With their shoulders back and heads held high, Yale’s Reserve Officers Training Corps (ROTC) paraded in full dress uniform during the annual President’s Review, held April 17 in the John Lee Amphitheater at Payne Whitney Gymnasium.
President Maurie McInnis served as reviewing officer for the annual ceremony, in which Yale’s graduating Army, Navy, and Air Force ROTC cadets and midshipmen learn the location of their first military posting.
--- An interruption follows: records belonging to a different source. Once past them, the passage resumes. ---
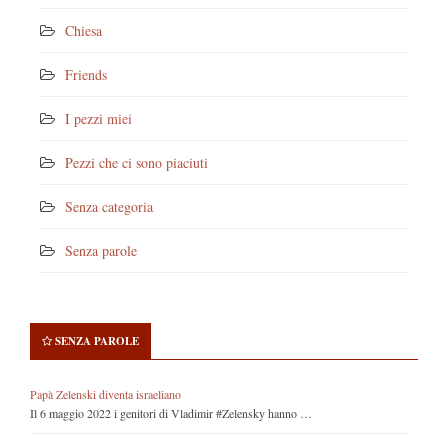
Chiesa
Friends
I pezzi miei
Pezzi che ci sono piaciuti
Senza categoria
Senza parole
SENZA PAROLE
Papà Zelenski diventa israeliano
Il 6 maggio 2022 i genitori di Vladimir #Zelensky hanno …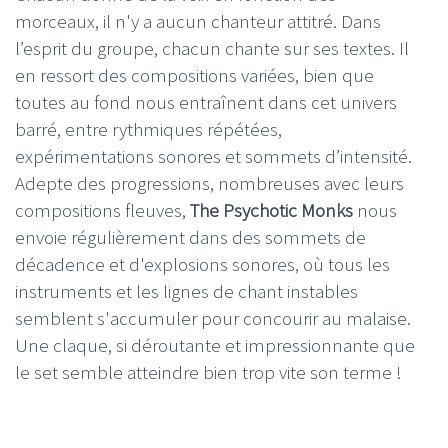
morceaux, il n'y a aucun chanteur attitré. Dans
l’esprit du groupe, chacun chante sur ses textes. Il
en ressort des compositions variées, bien que
toutes au fond nous entraînent dans cet univers
barré, entre rythmiques répétées,
expérimentations sonores et sommets d’intensité.
Adepte des progressions, nombreuses avec leurs
compositions fleuves,
The Psychotic Monks
nous
envoie régulièrement dans des sommets de
décadence et d'explosions sonores, où tous les
instruments et les lignes de chant instables
semblent s'accumuler pour concourir au malaise.
Une claque, si déroutante et impressionnante que
le set semble atteindre bien trop vite son terme !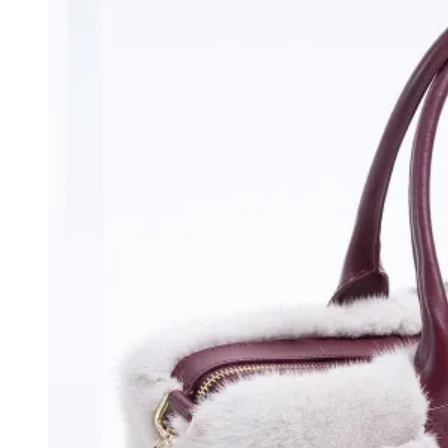
выбрать
на
странице
товара.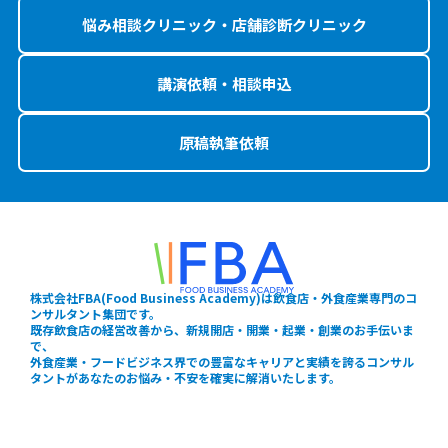
悩み相談クリニック・店舗診断クリニック
講演依頼・相談申込
原稿執筆依頼
株式会社FBA(Food Business Academy)は飲食店・外食産業専門のコ
ンサルタント集団です。
既存飲食店の経営改善から、新規開店・開業・起業・創業のお手伝いま
で、
外食産業・フードビジネス界での豊富なキャリアと実績を誇るコンサル
タントがあなたのお悩み・不安を確実に解消いたします。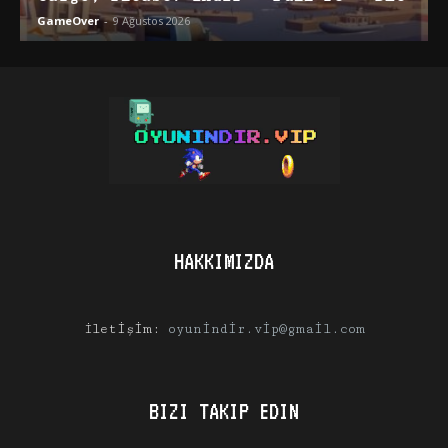
GameOver
-
9 Ağustos 2026
HAKKIMIZDA
İletişim:
oyunindir.vip@gmail.com
BIZI TAKIP EDIN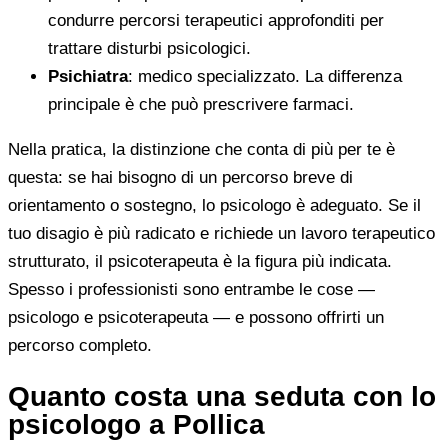
condurre percorsi terapeutici approfonditi per
trattare disturbi psicologici.
Psichiatra
: medico specializzato. La differenza
principale è che può prescrivere farmaci.
Nella pratica, la distinzione che conta di più per te è
questa: se hai bisogno di un percorso breve di
orientamento o sostegno, lo psicologo è adeguato. Se il
tuo disagio è più radicato e richiede un lavoro terapeutico
strutturato, il psicoterapeuta è la figura più indicata.
Spesso i professionisti sono entrambe le cose —
psicologo e psicoterapeuta — e possono offrirti un
percorso completo.
Quanto costa una seduta con lo
psicologo a Pollica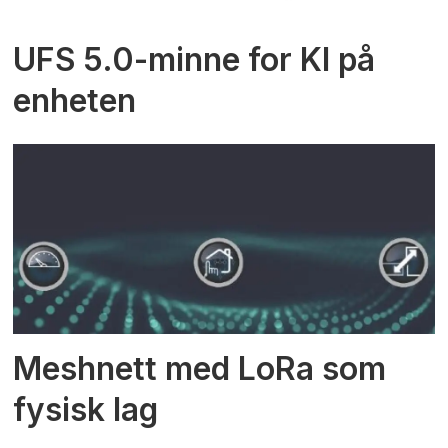
UFS 5.0-minne for KI på
enheten
Meshnett med LoRa som
fysisk lag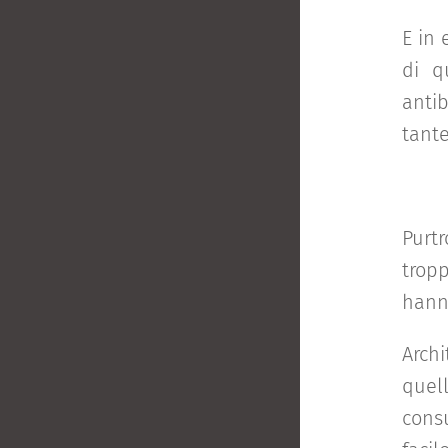
E in 
di q
antib
tant
Purt
tropp
hann
Archi
quel
cons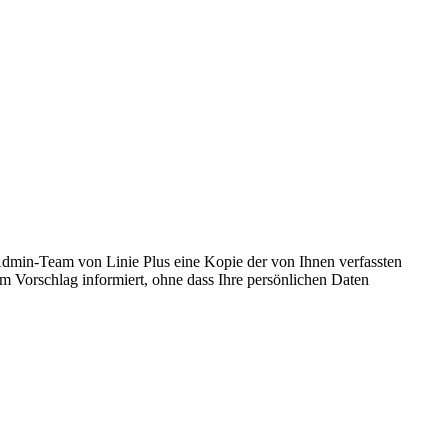
Admin-Team von Linie Plus eine Kopie der von Ihnen verfassten
m Vorschlag informiert, ohne dass Ihre persönlichen Daten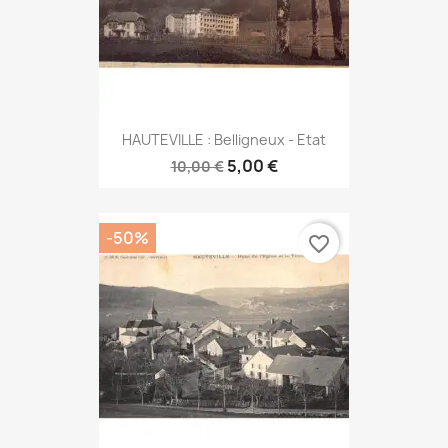
HAUTEVILLE : Belligneux - Etat
5,00 €
10,00 €
-50%
favorite_border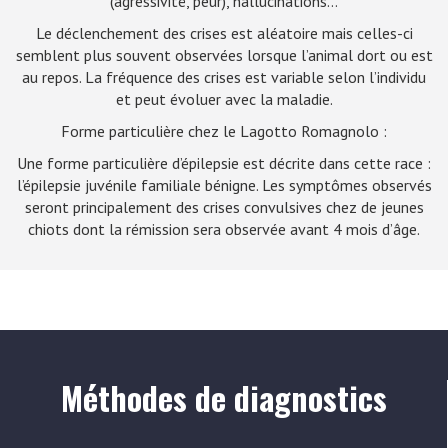
(agressivité, peur), hallucinations…
Le déclenchement des crises est aléatoire mais celles-ci
semblent plus souvent observées lorsque l’animal dort ou est
au repos. La fréquence des crises est variable selon l’individu
et peut évoluer avec la maladie.
Forme particulière chez le Lagotto Romagnolo :
Une forme particulière d’épilepsie est décrite dans cette race :
l’épilepsie juvénile familiale bénigne. Les symptômes observés
seront principalement des crises convulsives chez de jeunes
chiots dont la rémission sera observée avant 4 mois d’âge.
Méthodes de diagnostics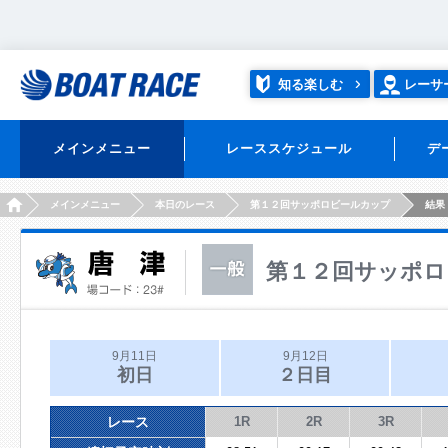
知る楽しむ
レーサ
メインメニュー
レーススケジュール
デ
HOME
メインメニュー
本日のレース
第１２回サッポロビールカップ
結果
第１２回サッポロ
9月11日
9月12日
初日
２日目
レース
1R
2R
3R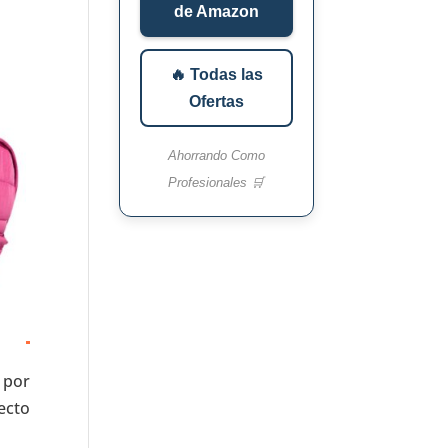
de Amazon
🔥 Todas las
Ofertas
Ahorrando Como
Profesionales 🛒
a por
ecto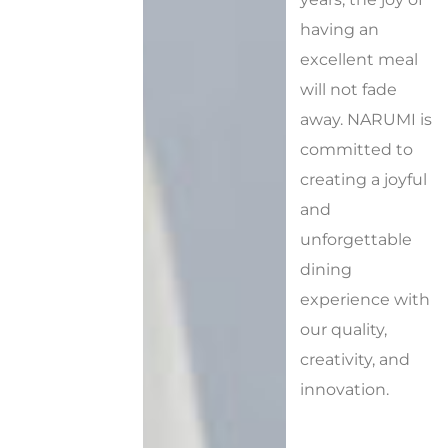
having an
excellent meal
will not fade
away. NARUMI is
committed to
creating a joyful
and
unforgettable
dining
experience with
our quality,
creativity, and
innovation.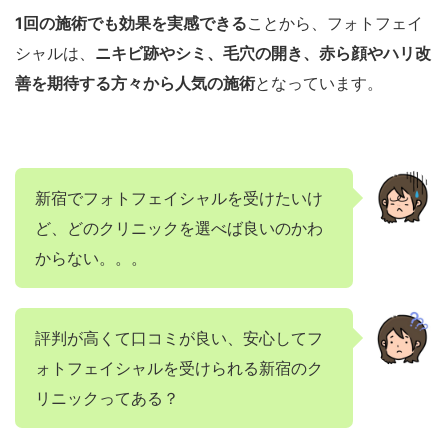
1回の施術でも効果を実感できる
ことから、
フォトフェイ
シャルは、
ニキビ跡やシミ、毛穴の開き、赤ら顔やハリ改
善を期待する方々から人気の施術
となっています。
新宿でフォトフェイシャルを受けたいけ
ど、どのクリニックを選べば良いのかわ
からない。。。
評判が高くて口コミが良い、安心してフ
ォトフェイシャルを受けられる新宿のク
リニックってある？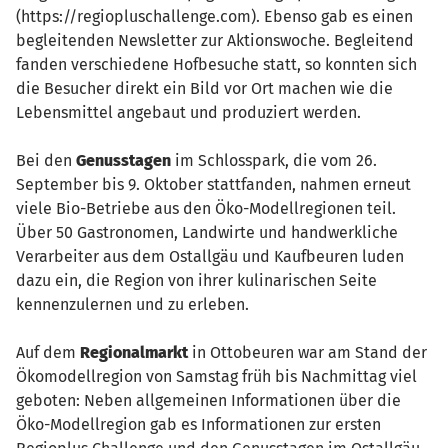
(https://regiopluschallenge.com). Ebenso gab es einen
begleitenden Newsletter zur Aktionswoche. Begleitend
fanden verschiedene Hofbesuche statt, so konnten sich
die Besucher direkt ein Bild vor Ort machen wie die
Lebensmittel angebaut und produziert werden.
Bei den
Genusstagen
im Schlosspark, die vom 26.
September bis 9. Oktober stattfanden, nahmen erneut
viele Bio-Betriebe aus den Öko-Modellregionen teil.
Über 50 Gastronomen, Landwirte und handwerkliche
Verarbeiter aus dem Ostallgäu und Kaufbeuren luden
dazu ein, die Region von ihrer kulinarischen Seite
kennenzulernen und zu erleben.
Auf dem
Regionalmarkt
in Ottobeuren war am Stand der
Ökomodellregion von Samstag früh bis Nachmittag viel
geboten: Neben allgemeinen Informationen über die
Öko-Modellregion gab es Informationen zur ersten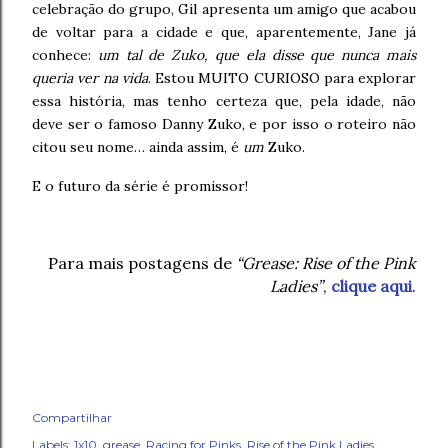
celebração do grupo, Gil apresenta um amigo que acabou
de voltar para a cidade e que, aparentemente, Jane já
conhece:
um tal de Zuko, que ela disse que nunca mais
queria ver na vida
. Estou MUITO CURIOSO para explorar
essa história, mas tenho certeza que, pela idade, não
deve ser o famoso Danny Zuko, e por isso o roteiro não
citou seu nome… ainda assim, é
um
Zuko.
E o futuro da série é promissor!
Para mais postagens de
“Grease: Rise of the Pink
Ladies”
,
clique aqui
.
Compartilhar
Labels:
1x10
grease
Racing for Pinks
Rise of the Pink Ladies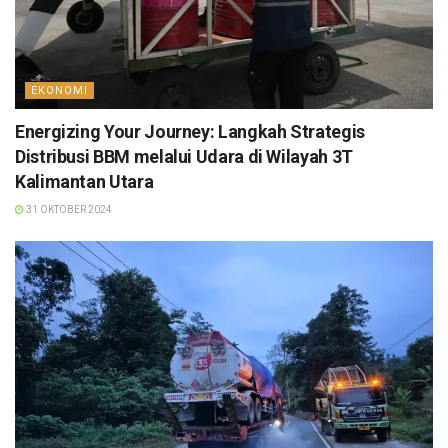
EKONOMI
Energizing Your Journey: Langkah Strategis
Distribusi BBM melalui Udara di Wilayah 3T
Kalimantan Utara
31 OKTOBER 2024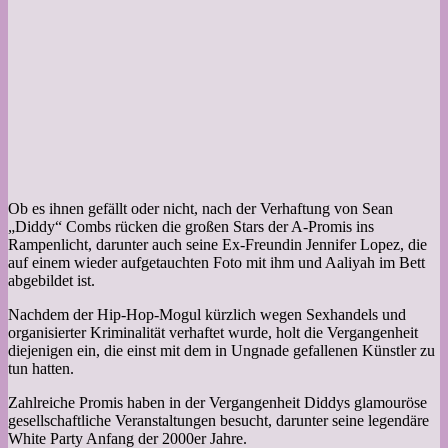
Ob es ihnen gefällt oder nicht, nach der Verhaftung von Sean
„Diddy“ Combs rücken die großen Stars der A-Promis ins
Rampenlicht, darunter auch seine Ex-Freundin Jennifer Lopez, die
auf einem wieder aufgetauchten Foto mit ihm und Aaliyah im Bett
abgebildet ist.
Nachdem der Hip-Hop-Mogul kürzlich wegen Sexhandels und
organisierter Kriminalität verhaftet wurde, holt die Vergangenheit
diejenigen ein, die einst mit dem in Ungnade gefallenen Künstler zu
tun hatten.
Zahlreiche Promis haben in der Vergangenheit Diddys glamouröse
gesellschaftliche Veranstaltungen besucht, darunter seine legendäre
White Party Anfang der 2000er Jahre.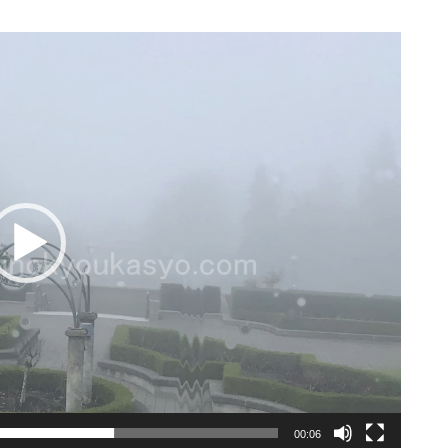
00:06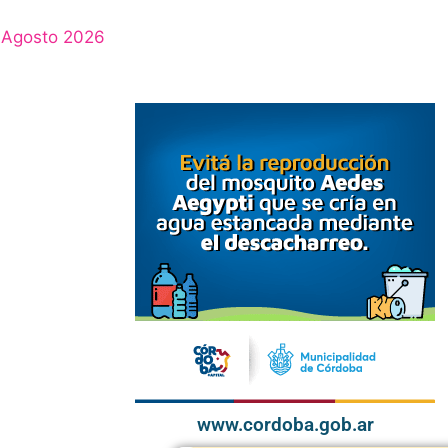
Agosto 2026
www.cordoba.gob.ar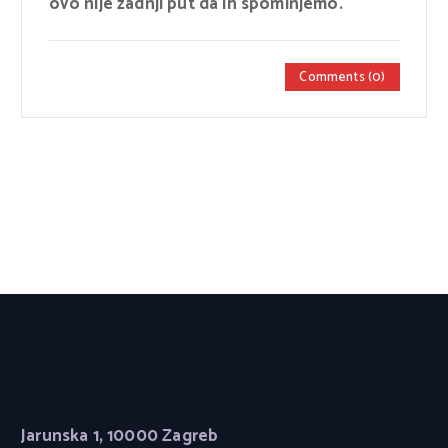
ovo nije zadnji put da ih spominjemo.
Comments (0)
Jarunska 1, 10000 Zagreb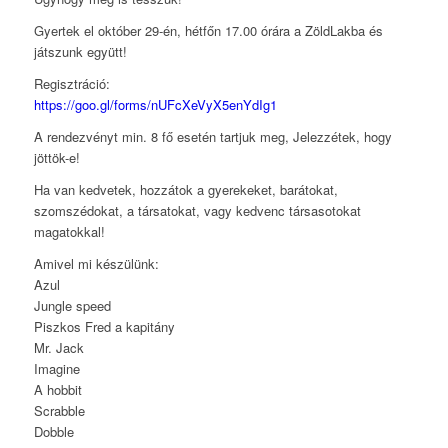
Gyertek el október 29-én, hétfőn 17.00 órára a ZöldLakba és
játszunk együtt!
Regisztráció:
https://goo.gl/forms/nUFcXeVyX5enYdIg1
A rendezvényt min. 8 fő esetén tartjuk meg, Jelezzétek, hogy
jöttök-e!
Ha van kedvetek, hozzátok a gyerekeket, barátokat,
szomszédokat, a társatokat, vagy kedvenc társasotokat
magatokkal!
Amivel mi készülünk:
Azul
Jungle speed
Piszkos Fred a kapitány
Mr. Jack
Imagine
A hobbit
Scrabble
Dobble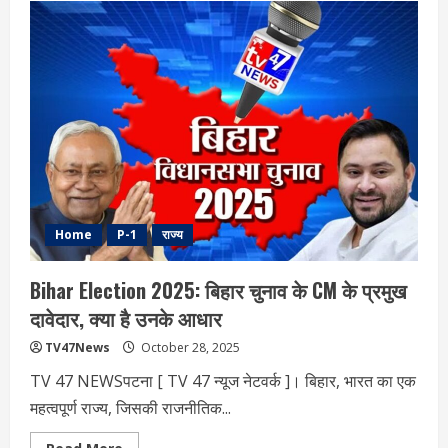
का
अंतिम
दिन:
पूजा
का
विधिवत
समापन
Home
P-1
राज्य
Bihar Election 2025: बिहार चुनाव के CM के प्रमुख
दावेदार, क्या है उनके आधार
TV47News
October 28, 2025
TV 47 NEWSपटना [ TV 47 न्‍यूज नेटवर्क ]। बिहार, भारत का एक
महत्वपूर्ण राज्य, जिसकी राजनीतिक...
Read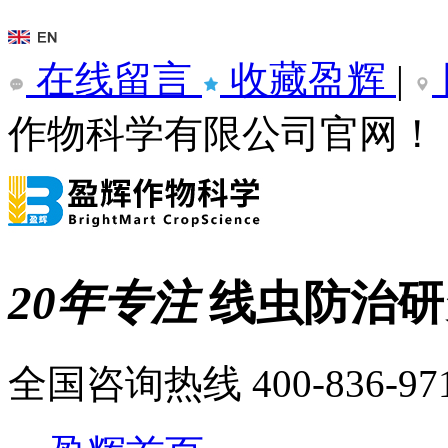
在线留言
收藏盈辉
|
作物科学有限公司官网！
20年专注
线虫防治
全国咨询热线
400-836-97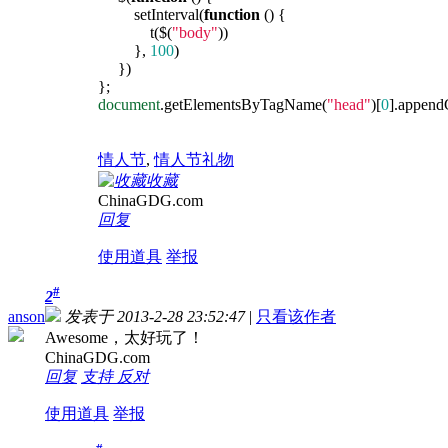
setInterval(
function
() {
t($(
"body"
))
},
100
)
})
};
document
.getElementsByTagName(
"head"
)[
0
].appendC
情人节
,
情人节礼物
收藏
ChinaGDG.com
回复
使用道具
举报
#
2
anson
发表于 2013-2-28 23:52:47
|
只看该作者
Awesome，太好玩了！
ChinaGDG.com
回复
支持
反对
使用道具
举报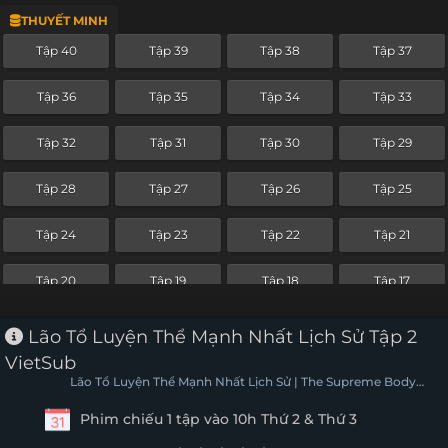
THUYẾT MINH
Tập 16
Tập 15
Tập 14
Tập 13
Tập 40
Tập 39
Tập 38
Tập 37
Tập 12
Tập 11
Tập 10
Tập 9
Tập 36
Tập 35
Tập 34
Tập 33
Tập 8
Tập 7
Tập 6
Tập 5
Tập 32
Tập 31
Tập 30
Tập 29
Tập 4
Tập 3
Tập 2
Tập 1
Tập 28
Tập 27
Tập 26
Tập 25
Tập 24
Tập 23
Tập 22
Tập 21
Tập 20
Tập 19
Tập 18
Tập 17
Tập 16
Tập 15
Tập 14
Tập 13
Lão Tổ Luyện Thể Mạnh Nhất Lịch Sử Tập 2
VietSub
Tập 12
Tập 11
Tập 10
Tập 9
Lão Tổ Luyện Thể Mạnh Nhất Lịch Sử | The Supreme Body
Refining Master
Phim chiếu 1 tập vào 10h Thứ 2 & Thứ 3
Tập 8
Tập 7
Tập 6
Tập 5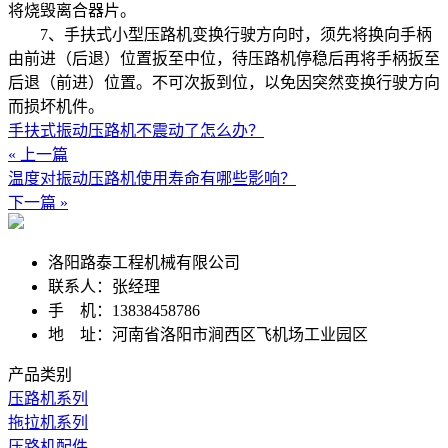
将烧毁离合器片。
7、手扶式小型压路机变换行驶方向时，须先将换向手柄
由前进（后退）位置扳至中位，待压路机停稳后再将手柄扳至
后退（前进）位置。不可次扳到位，以免因突然变换行驶方向
而损坏机件。
手扶式振动压路机不震动了怎么办？
« 上一篇
温度对振动压路机使用寿命有哪些影响？
下一篇 »
洛阳路泰工程机械有限公司
联系人：张经理
手 机：13838458786
地 址：河南省洛阳市涧西区飞机场工业园区
产品类别
压路机系列
拖拉机系列
压路机配件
The ceremony, a celebration of military education and physical preparedness, features visiting military dignitaries and an audience of the graduates’ families and friends.
The event also includes ROTC students from neighboring institutions, including Fairfield University, Quinnipiac University, Sacred Heart University, Southern Connecticut State University, the University of New Haven, Wesleyan University, and Western Connecticut State University.

“From the Revolutionary War through this very hour, generations of Yalies have served honorably in various military capacities,” McInnis said. “That military tradition continues to flourish today, embodied in each of you before me, Yale’s next generation of leaders.
“It is in moments like this, steeped in tradition, yet full of personal significance, that the past and present converge in powerful ways,” she added.
McInnis noted that she is the proud daughter of an Air Force veteran. Her father’s sense of duty and service, she said, shaped her own sense of responsibility to contribute to the common good.
Yale’s history of military service also was the theme of remarks from Yale Navy ROTC Commanding Officer Capt. Bill Johnson.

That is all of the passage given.